Predictive model for microvascular invasion of hepatocellular carcinoma among candidates for either hepatic resection or liver transplantation.

BACKGROUND: Microvascular invasion is the strongest prognostic factor of survival in patients with hepatocellular carcinoma. We therefore developed a predictive model for microvascular invasion of hepatocellular carcinoma to help guide treatment strategies in patients scheduled for either hepatic resection or liver transplantation.

METHODS: Patients with hepatocellular carcinoma who underwent hepatic resection or liver transplantation from 1994 to 2016 were divided into training and validation cohorts. A predictive model for microvascular invasion was developed based on microvascular invasion risk factors in the training cohort and validated in the validation cohort.

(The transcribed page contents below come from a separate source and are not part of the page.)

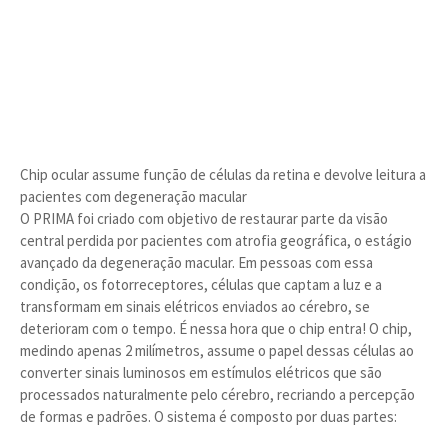
Chip ocular assume função de células da retina e devolve leitura a
pacientes com degeneração macular
O PRIMA foi criado com objetivo de restaurar parte da visão
central perdida por pacientes com atrofia geográfica, o estágio
avançado da degeneração macular. Em pessoas com essa
condição, os fotorreceptores, células que captam a luz e a
transformam em sinais elétricos enviados ao cérebro, se
deterioram com o tempo. É nessa hora que o chip entra! O chip,
medindo apenas 2 milímetros, assume o papel dessas células ao
converter sinais luminosos em estímulos elétricos que são
processados naturalmente pelo cérebro, recriando a percepção
de formas e padrões. O sistema é composto por duas partes:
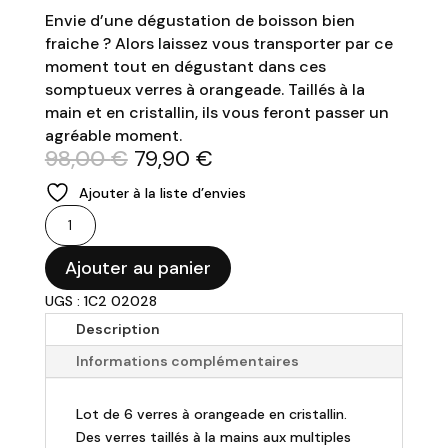
Envie d’une dégustation de boisson bien
fraiche ? Alors laissez vous transporter par ce
moment tout en dégustant dans ces
somptueux verres à orangeade. Taillés à la
main et en cristallin, ils vous feront passer un
agréable moment.
Le
Le
98,00
€
79,90
€
prix
prix
Ajouter à la liste d’envies
initial
actuel
quantité
était :
est :
de
98,00 €.
79,90 €.
Lot
Ajouter au panier
de
UGS : 1C2 02028
6
Description
verres
à
Informations complémentaires
orangeade
36cl
Lot de 6 verres à orangeade en cristallin.
Des verres taillés à la mains aux multiples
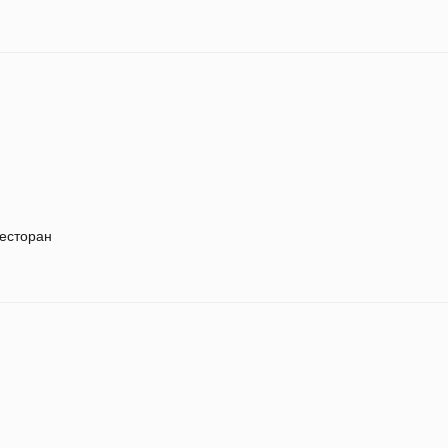
есторан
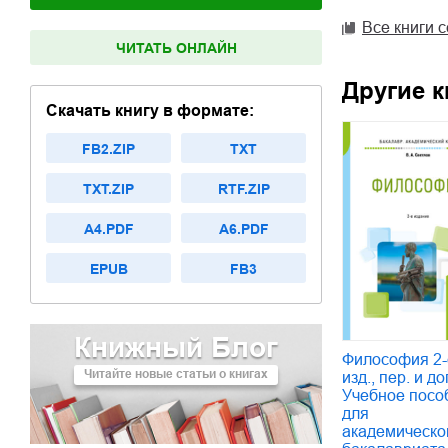
Все книги 
ЧИТАТЬ ОНЛАЙН
Другие к
Скачать книгу в формате:
FB2.ZIP
TXT
TXT.ZIP
RTF.ZIP
A4.PDF
A6.PDF
EPUB
FB3
Книжный Блог
Философия 2-
Читайте новые статьи о книгах
изд., пер. и до
Учебное посо
для
академическо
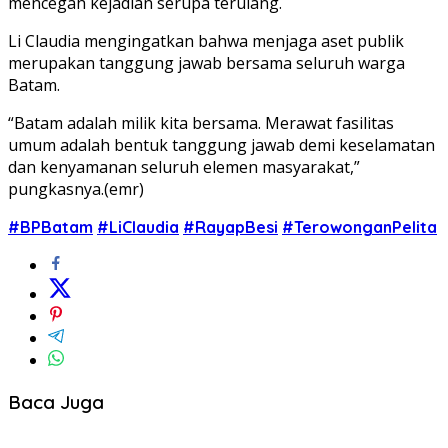
mencegah kejadian serupa terulang.
Li Claudia mengingatkan bahwa menjaga aset publik
merupakan tanggung jawab bersama seluruh warga
Batam.
“Batam adalah milik kita bersama. Merawat fasilitas
umum adalah bentuk tanggung jawab demi keselamatan
dan kenyamanan seluruh elemen masyarakat,”
pungkasnya.(emr)
#BPBatam
#LiClaudia
#RayapBesi
#TerowonganPelita
Baca Juga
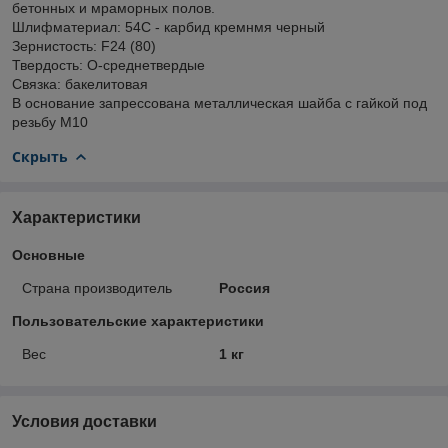
бетонных и мраморных полов.
Шлифматериал: 54С - карбид кремнмя черный
Зернистость: F24 (80)
Твердость: О-среднетвердые
Связка: бакелитовая
В основание запрессована металлическая шайба с гайкой под
резьбу М10
Скрыть
Характеристики
Основные
Страна производитель
Россия
Пользовательские характеристики
Вес
1 кг
Условия доставки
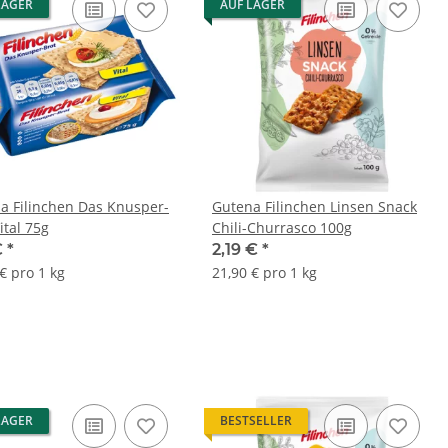
LAGER
AUF LAGER
a Filinchen Das Knusper-
Gutena Filinchen Linsen Snack
ital 75g
Chili-Churrasco 100g
€
*
2,19 €
*
€ pro 1 kg
21,90 € pro 1 kg
LAGER
BESTSELLER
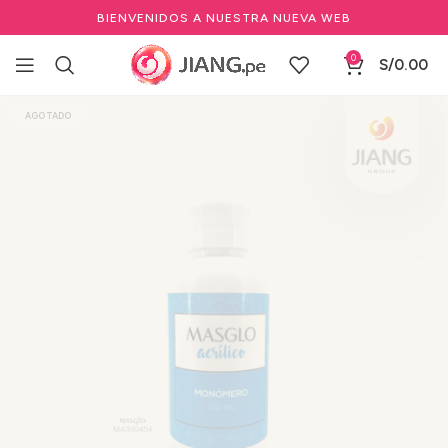
BIENVENIDOS A NUESTRA NUEVA WEB
0
S/
0.00
Inicio
Manicure y Pedicure
Marcas de Manicure
MASGLO
AGOTADO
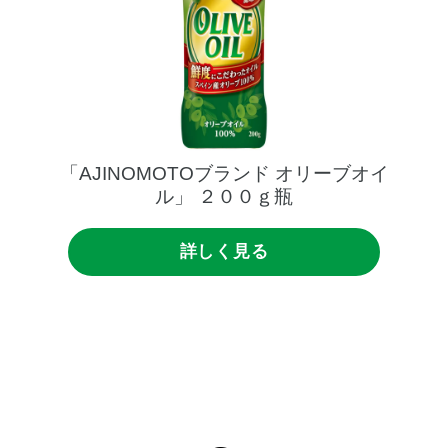
「AJINOMOTOブランド
オリーブオイ
ル」
２００ｇ瓶
詳しく見る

RESULTS: A total of 910 patients (425 having received hepatic resection, 485 having received liver transplantation) were included in the training (n = 637) and validation (n = 273) cohorts. Multivariate analysis identified α-fetoprotein ≥100 ng/mL (relative risk 3.05, P < .0001), tumor size ≥40 mm (relative risk 1.98, P = .0002), nonboundary hepatocellular carcinoma type (relative risk 1.91, P = .001), neutrophil-to-lymphocyte ratio (relative risk 1.86, P = .002), and aspartate aminotransferase (relative risk 1.53, P = .02) as associated with microvascular invasion. The estimated probability of microvascular invasion ranged from 17.0% in patients with none of these factors to 86.9% in the presence of all factors. This model achieved a C-index of 0.732 in the validation cohort. The 5-year overall survival of patients with ≥50% probability of microvascular invasion was poorer than that of patients with <50% probability (hepatic resection; 39.1% vs 61.2%, P < .0001, liver transplantation; 5-year overall survival, 54.8% vs 79.0%, P = .05).

CONCLUSION: This model developed from preoperative data allows reliable prediction of microvascular invasion in candidates for either hepatic resection or liver transplantation.